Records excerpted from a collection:
----

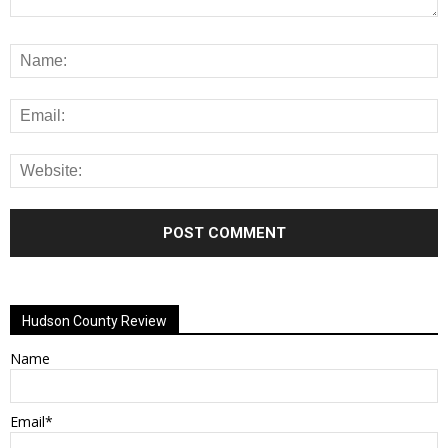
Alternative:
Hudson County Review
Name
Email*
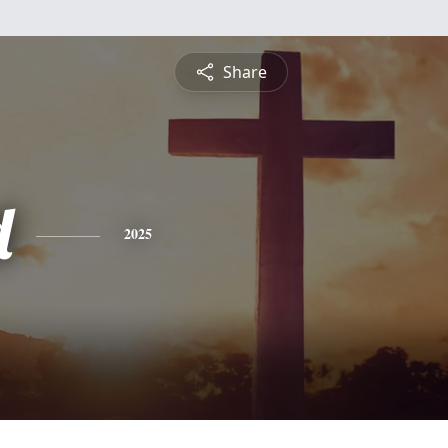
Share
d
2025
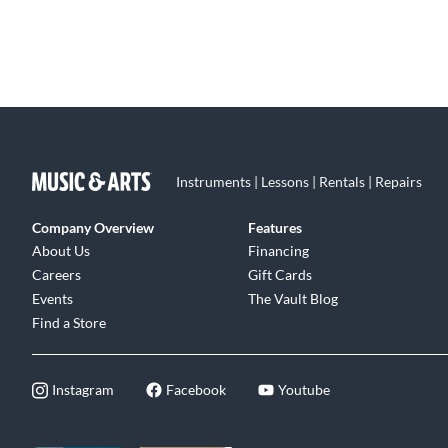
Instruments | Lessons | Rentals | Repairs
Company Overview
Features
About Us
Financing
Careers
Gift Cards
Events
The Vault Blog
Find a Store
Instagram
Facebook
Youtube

----

Required work -> The records above should be returned word for word, with every picture left out.

Exercise result ->
Alternative:
Hudson County Review
Name
Email*
Share
d
2025
Instruments | Lessons | Rentals | Repairs
Company Overview
Features
About Us
Financing
Careers
Gift Cards
Events
The Vault Blog
Find a Store
Instagram
Facebook
Youtube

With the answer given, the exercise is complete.